Fuse DFS takes the following mount options (i.e., on the command line or the comma separated list of options in /etc/fstab:

-oserver=%s  (optional place to specify the server but in fstab use the format above)
-oport=%d (optional port see comment on server option)
-oentry_timeout=%d (how long directory entries are cached by fuse in seconds - see fuse docs)
-oattribute_timeout=%d (how long attributes are cached by fuse in seconds - see fuse docs)
-oprotected=%s (a colon separated list of directories that fuse-dfs should not allow to be deleted or moved - e.g., /user:/tmp)
-oprivate (not often used but means only the person who does the mount can use the filesystem - aka ! allow_others in fuse speak)
-ordbuffer=%d (in KBs how large a buffer should fuse-dfs use when doing hdfs reads)
ro 
rw
-ousetrash (should fuse dfs throw things in /Trash when deleting them)
-onotrash (opposite of usetrash)
-odebug (do not daemonize - aka -d in fuse speak)
-obig_writes (use fuse big_writes option so as to allow better performance of writes on kernels >= 2.6.26)
-initchecks - have fuse-dfs try to connect to hdfs to ensure all is ok upon startup. recommended to have this  on
The defaults are:

entry,attribute_timeouts = 60 seconds
rdbuffer = 10 MB
protected = null
debug = 0
notrash
private = 0

EXPORTING

Add the following to /etc/exports:

/export/hdfs *.foo.com(no_root_squash,rw,fsid=1,sync)
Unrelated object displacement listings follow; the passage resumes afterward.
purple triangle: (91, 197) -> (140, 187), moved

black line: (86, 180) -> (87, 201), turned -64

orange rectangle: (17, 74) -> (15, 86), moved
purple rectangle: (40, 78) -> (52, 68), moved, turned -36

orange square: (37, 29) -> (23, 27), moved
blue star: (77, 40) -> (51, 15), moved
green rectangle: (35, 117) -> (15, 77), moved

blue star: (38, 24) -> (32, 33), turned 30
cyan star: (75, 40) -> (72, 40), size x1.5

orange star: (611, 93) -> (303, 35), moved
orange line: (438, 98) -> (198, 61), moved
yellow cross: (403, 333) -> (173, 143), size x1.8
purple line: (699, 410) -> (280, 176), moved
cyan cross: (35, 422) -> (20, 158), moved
NOTE - you cannot export this with a FUSE module built into the kernel
- e.g., kernel 2.6.17. For info on this, refer to the FUSE wiki.


RECOMMENDATIONS

1. From /bin, `ln -s HADOOP_HOME/hadoop-hdfs-project/hadoop-hdfs-native-client/target/main/native/fuse-dfs/fuse_dfs* .`

2. Always start with debug on so you can see if you are missing a classpath or something like that.

3. use -obig_writes

4. use -initchecks

KNOWN ISSUES 

1. if you alias `ls` to `ls --color=auto` and try listing a directory with lots (over thousands) of files, expect it to be slow and at 10s of thousands, expect it to be very very slow.  This is because `--color=auto` causes ls to stat every file in the directory. Since fuse-dfs does not cache attribute entries when doing a readdir, 
this is very slow. see [https://issues.apache.org/jira/browse/HADOOP-3797 HADOOP-3797]
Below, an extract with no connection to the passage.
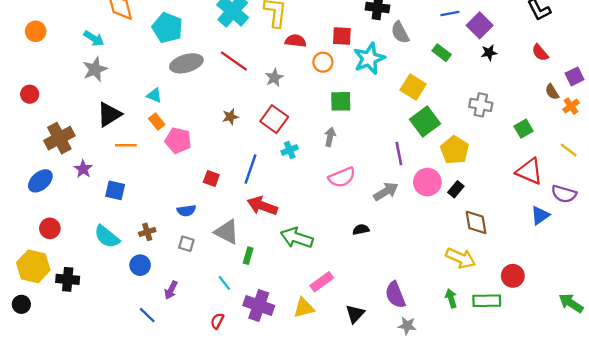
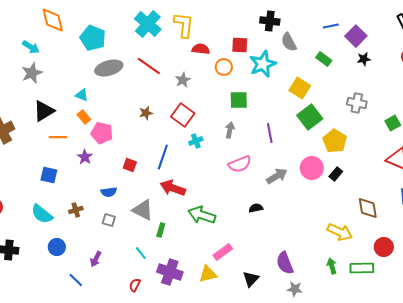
purple line: (399, 154) -> (270, 133), moved
purple star: (83, 169) -> (85, 157), moved
brown diamond: (476, 222) -> (368, 208), moved
blue circle: (140, 265) -> (57, 247), moved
2. Writes are approximately 33% slower than the DFSClient. TBD how to optimize this. see: [https://issues.apache.org/jira/browse/HADOOP-3805 HADOOP-3805] - try using -obig_writes if on a >2.6.26 kernel, should perform much better since bigger writes implies less context switching.

3. Reads are ~20-30% slower even with the read buffering. 

It is recommended to use -obig_writes option.